The World Health Organisation defines burnout as an “occupational phenomenon … resulting from chronic workplace stress that has not been successfully managed”. It is characterized by feelings of exhaustion, reduced professional efficacy, and detachment from one’s job.
Of the remote workers surveyed, the most widely reported symptoms of burnout were feelings of isolation (34%), trouble sleeping (30%), and difficulty concentrating (28%).
When asked to quantify their burnout directly, only 2% said they had experienced “extreme” levels, with a further 8% reporting “significant” burnout.
Managers should bear in mind the complications of the pandemic and remote working when looking at workplace wellness and look to provide tools to employees to help them.

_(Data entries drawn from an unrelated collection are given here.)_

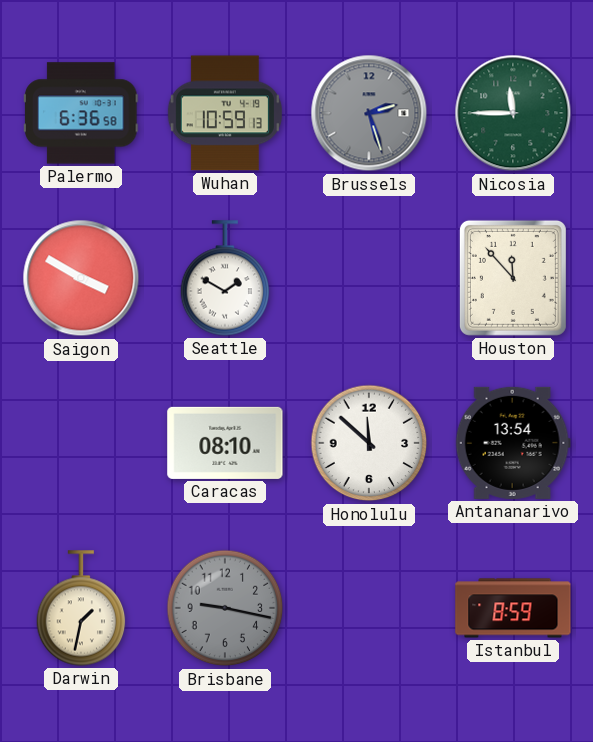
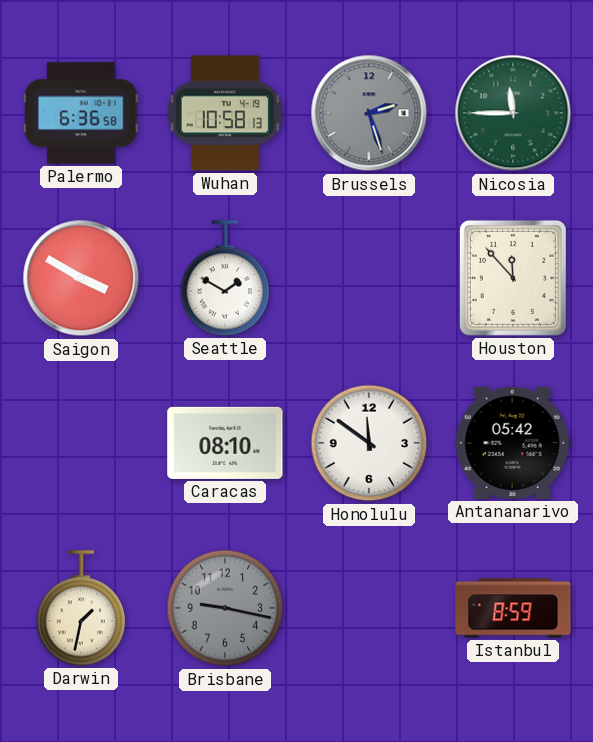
Wuhan: 10:59 -> 10:58
Honolulu: 11:52 -> 11:51
Antananarivo: 13:54 -> 05:42
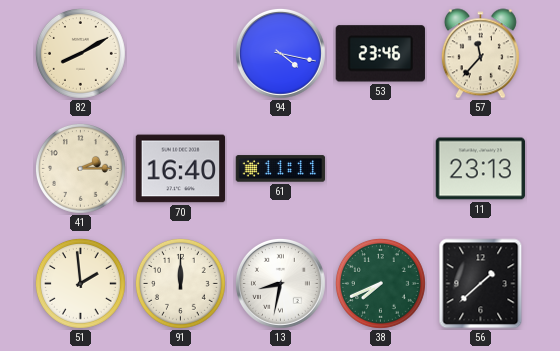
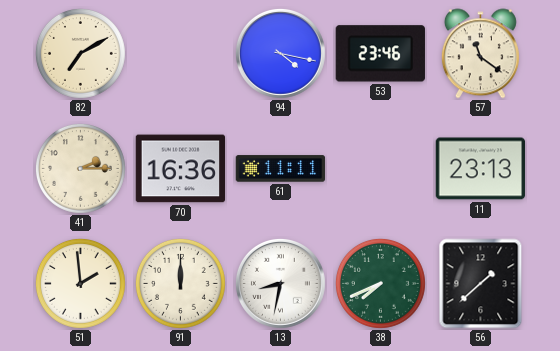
82: 8:10 -> 7:10
57: 11:37 -> 11:21
70: 16:40 -> 16:36
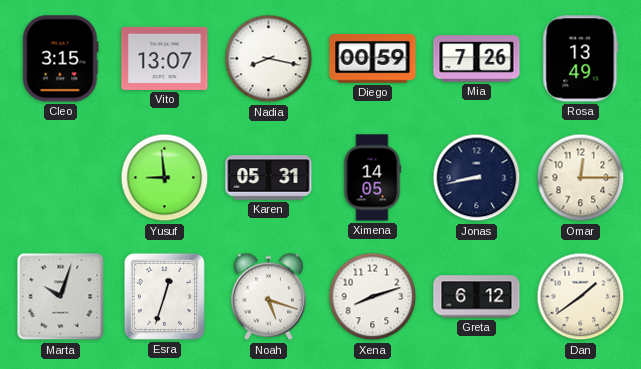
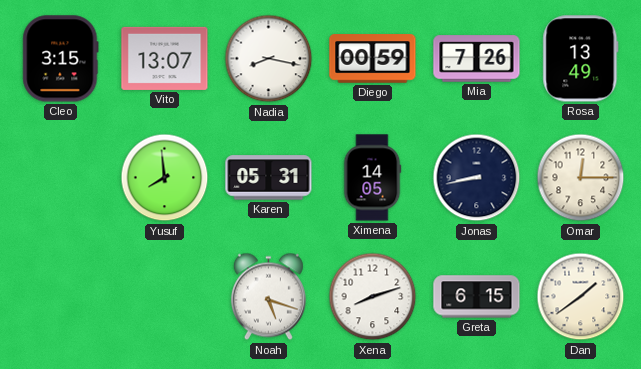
Yusuf: 8:59 -> 7:59
Marta: 10:03 -> none
Esra: 12:33 -> none
Greta: 6:12 -> 6:15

Young employees feel the negative effects of home working more
There was a clear trend that employees of different ages experienced working from home differently. For example:
- 80% of 18–25-year-old employees say they have experienced work burnout This number decreased steadily through the age groups:
- 78% for 26–35-year-olds
- 73% for 36–45-year-olds
- 57% for 46–55-year-olds
- 49% for 56–65-year-olds
Younger employees are more likely to talk about mental wellbeing with their manager. 71% of 18–25-year-old respondents had done so. This proportion decreased steadily as employees got older, dropping to 34% of employees in the 56–65 year bracket.
Employees under 25 also grew to like their jobs and employers more. 41% said their opinion had become more favourable since the pandemic began, compared with 22% of older workers and 30–35% of workers in other age brackets.
Companies are getting used to having employees from different generations in the workplace. As such, managers should consider how a more segmented approach to employee wellbeing could meet people’s needs more effectively.
The Capterra HR in the New Era Survey 2021 was conducted in January 2021.
We surveyed workers at small businesses with 2-500 employees in the following countries:
- Germany (1,098 responses)
- United Kingdom (1,050 responses)
- Canada (1,012 responses)
- France (1,001 responses)
- Italy (1,000 responses)
- Spain (999 responses)
- Brazil (994 responses)
- United States (922 responses)
- Netherlands (883 responses)
The responses are a representative sample (by age and gender) of each country’s population. We worded the questions to ensure that each respondent fully understood the meaning and the topic at hand.